## WORK TO BE COMPLETED
The following data needs to be repeated exactly, with all images excluded.

[[ DATA EXTRACTS open ]]

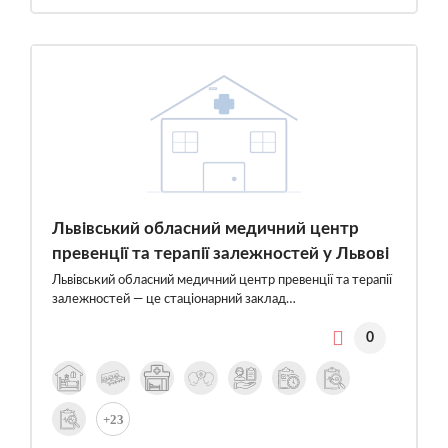
Львівський обласний медичний центр
превенції та терапії залежностей у Львові
Львівський обласний медичний центр превенції та терапії
залежностей — це стаціонарний заклад…
0
+23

[[ DATA EXTRACTS closed ]]

## PROBLEM SOLUTION
Львівський обласний медичний центр
превенції та терапії залежностей у Львові
Львівський обласний медичний центр превенції та терапії
залежностей — це стаціонарний заклад…
0
+23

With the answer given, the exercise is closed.